• **Extracted entries**
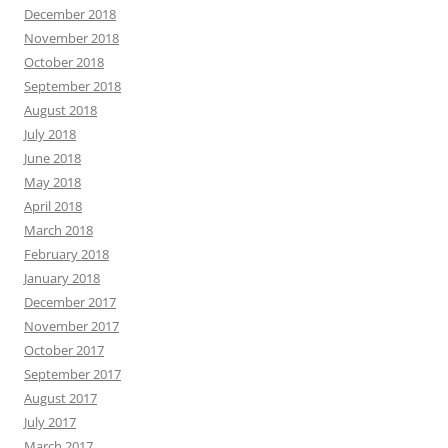
December 2018
November 2018
October 2018
September 2018
August 2018
July 2018
June 2018
May 2018
April 2018
March 2018
February 2018
January 2018
December 2017
November 2017
October 2017
September 2017
August 2017
July 2017
March 2017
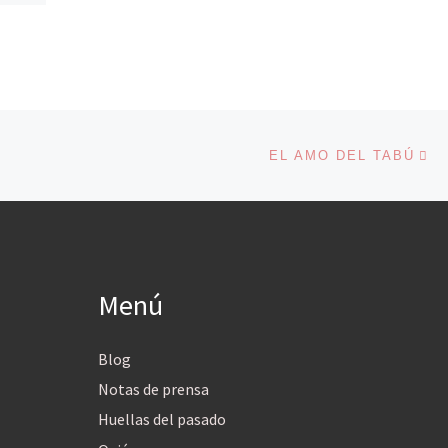
En
ENTRADAS
EL AMO DEL TABÚ
Menú
Blog
Notas de prensa
Huellas del pasado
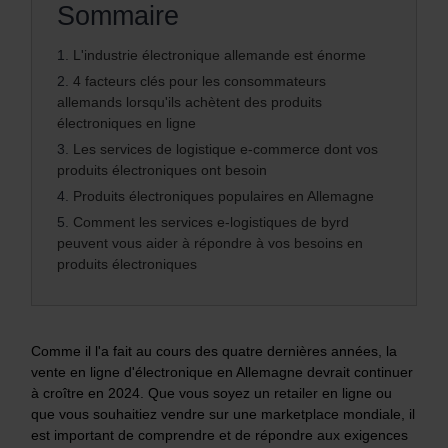
Sommaire
1.
L'industrie électronique allemande est énorme
2.
4 facteurs clés pour les consommateurs
allemands lorsqu'ils achètent des produits
électroniques en ligne
3.
Les services de logistique e-commerce dont vos
produits électroniques ont besoin
4.
Produits électroniques populaires en Allemagne
5.
Comment les services e-logistiques de byrd
peuvent vous aider à répondre à vos besoins en
produits électroniques
Comme il l'a fait au cours des quatre dernières années, la
vente en ligne d'électronique en Allemagne devrait continuer
à croître en 2024. Que vous soyez un retailer en ligne ou
que vous souhaitiez vendre sur une marketplace mondiale, il
est important de comprendre et de répondre aux exigences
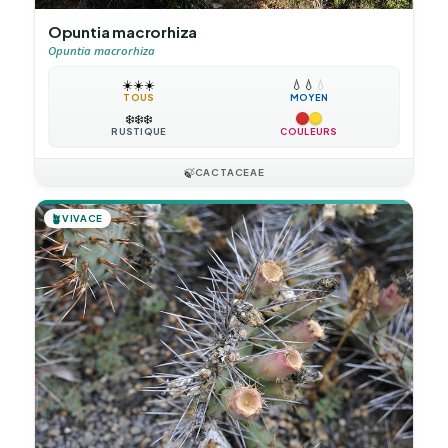
Opuntia macrorhiza
Opuntia macrorhiza
☀️
☀️
☀️
💧
💧
💧
TOUS
MOYEN
❄️
❄️
❄️
RUSTIQUE
COULEURS
🍃
CACTACEAE
🪴
VIVACE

• **What the task requires**
Reproduce the data above exactly, leaving each picture out.

• **Exercise result**
December 2018
November 2018
October 2018
September 2018
August 2018
July 2018
June 2018
May 2018
April 2018
March 2018
February 2018
January 2018
December 2017
November 2017
October 2017
September 2017
August 2017
July 2017
March 2017
En
ENTRADAS
EL AMO DEL TABÚ
Menú
Blog
Notas de prensa
Huellas del pasado
Sommaire
1.
L'industrie électronique allemande est énorme
2.
4 facteurs clés pour les consommateurs
allemands lorsqu'ils achètent des produits
électroniques en ligne
3.
Les services de logistique e-commerce dont vos
produits électroniques ont besoin
4.
Produits électroniques populaires en Allemagne
5.
Comment les services e-logistiques de byrd
peuvent vous aider à répondre à vos besoins en
produits électroniques
Comme il l'a fait au cours des quatre dernières années, la
vente en ligne d'électronique en Allemagne devrait continuer
à croître en 2024. Que vous soyez un retailer en ligne ou
que vous souhaitiez vendre sur une marketplace mondiale, il
est important de comprendre et de répondre aux exigences
Opuntia macrorhiza
Opuntia macrorhiza
☀️
☀️
☀️
💧
💧
💧
TOUS
MOYEN
❄️
❄️
❄️
RUSTIQUE
COULEURS
🍃
CACTACEAE
🪴
VIVACE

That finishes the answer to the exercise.